Did Bashir plan the Bali bombing?
Probably not. Investigators believe the mastermind was al Qaida operative Riudan Isamuddin, also known as Hambali. Hambali has ties to both bin Laden and Bashir. An Asian intelligence official told The New York Times that if you consider al Qaida “the McDonald’s of terrorism,” Hambali is the managing director for Southeast Asia. Hambali recruits fanatics and sets up franchises, sending jihadis back to al Qaida camps for training. Jamaah Islamiyah, intelligence services say, is one of Hambali’s franchises.

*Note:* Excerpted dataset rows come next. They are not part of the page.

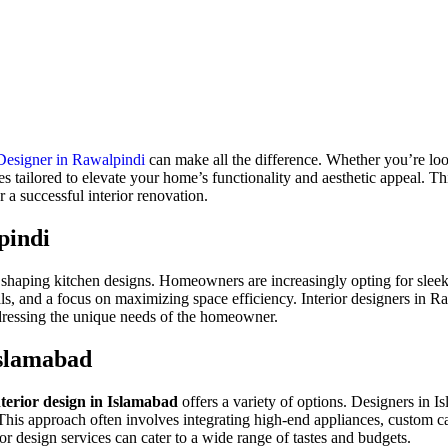
 Designer in Rawalpindi
can make all the difference. Whether
you’re
loo
es tailored to elevate your
home’s
functionality and aesthetic appeal. Thi
 a successful interior renovation.
pindi
y shaping kitchen designs. Homeowners are increasingly opting for sleek,
s, and a focus on maximizing space efficiency. Interior designers in Ra
addressing the unique needs of the homeowner.
Islamabad
nterior design in Islamabad
offers a variety of options. Designers in I
nt. This approach often involves integrating high-end appliances, custom 
or design services can cater to a wide range of tastes and budgets.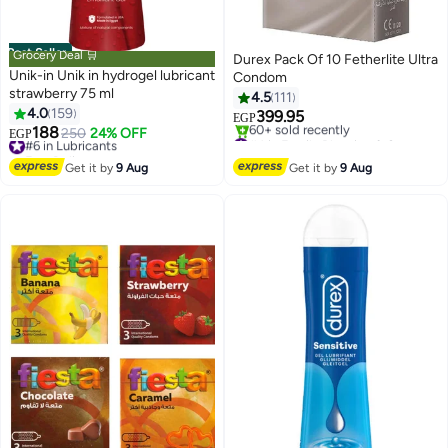
Best Seller
Grocery Deal 🛒
Durex Pack Of 10 Fetherlite Ultra
Unik-in Unik in hydrogel lubricant
Condom
strawberry 75 ml
4.5
111
4.0
159
399.95
EGP
188
#6 in Lubricants
250
24% OFF
#4 in Family Planning & Contraceptives
EGP
Free Delivery
Free Delivery
#6 in Lubricants
60+ sold recently
Get it by
9 Aug
Get it by
9 Aug
#4 in Family Planning & Contraceptives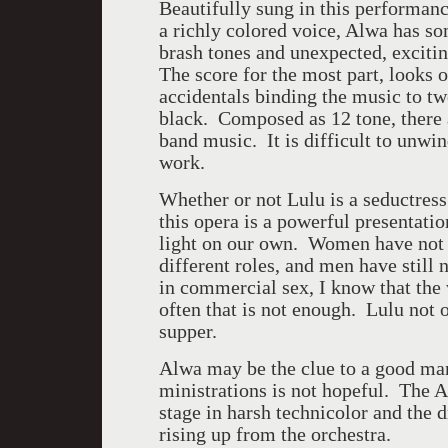
Beautifully sung in this performa
a richly colored voice, Alwa has so
brash tones and unexpected, excitin
The score for the most part, looks 
accidentals binding the music to tw
black. Composed as 12 tone, there 
band music. It is difficult to unwi
work.
Whether or not Lulu is a seductres
this opera is a powerful presentati
light on our own. Women have not y
different roles, and men have still 
in commercial sex, I know that the
often that is not enough. Lulu not o
supper.
Alwa may be the clue to a good man
ministrations is not hopeful. The 
stage in harsh technicolor and the 
rising up from the orchestra.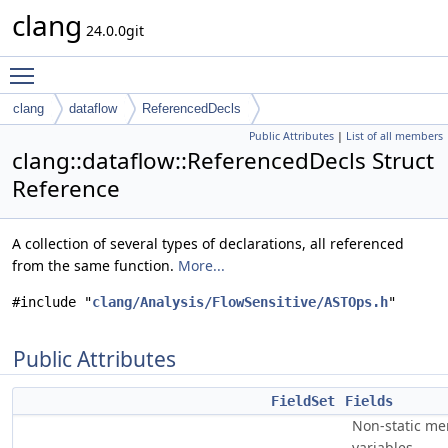
clang
24.0.0git
Toggle main menu visibility
clang
dataflow
ReferencedDecls
Public Attributes
|
List of all members
clang::dataflow::ReferencedDecls Struct
Reference
A collection of several types of declarations, all referenced
from the same function.
More...
#include "
clang/Analysis/FlowSensitive/ASTOps.h
"
Public Attributes
FieldSet
Fields
Non-static m
variables.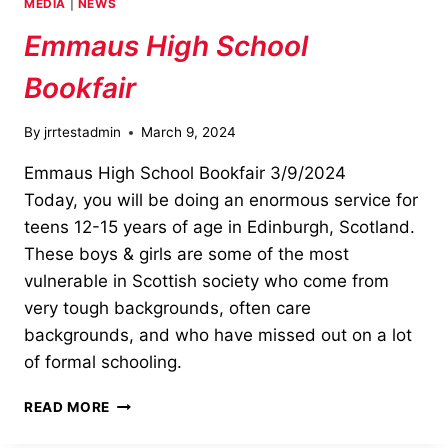
MEDIA
|
NEWS
SCHOOL
Emmaus High School
Bookfair
By
jrrtestadmin
March 9, 2024
Emmaus High School Bookfair 3/9/2024
Today, you will be doing an enormous service for
teens 12-15 years of age in Edinburgh, Scotland.
These boys & girls are some of the most
vulnerable in Scottish society who come from
very tough backgrounds, often care
backgrounds, and who have missed out on a lot
of formal schooling.
EMMAUS
READ MORE
HIGH
SCHOOL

Was this Hambali’s first attack?
No. U.S. intelligence believes he’s had a hand in a string of recent terrorist bombings in the Philippines and Malaysia, as well as participating in several plots against the U.S. In 1995, Hambali was a principal planner in a plot to blow up 12 passenger jetliners in the air on the same day; that plot was foiled. Hambali also helped plan Sept. 11. He arranged for two of the hijackers to meet in Malaysia, and one of his front companies wrote a letter that enabled Zacharias Moussaoui to enter the U.S. Eagerly sought by U.S. authorities, Hambali is currently in hiding.

How will Indonesia respond?
Very cautiously. Putting an Islamic cleric like Bashir in jail is risky business for Megawati. She is now trying to push through an anti-terrorism law, but she’s unlikely to use the military and police to conduct a major crackdown on extremist Muslim groups. “Indonesians are leery about giving too much authority to the military,” says Deputy Defense Secretary Paul Wolfowitz. “Americans need to understand that we’re dealing with a country that only recently became free after 50 years of dictatorship.” That leaves Megawati in a delicate balancing act. If she does too little, Islamic terrorists will almost certainly strike again, with devastating consequences for Indonesia’s already struggling economy. If she cracks down too hard, her government could fall, and the Islamic parties take power.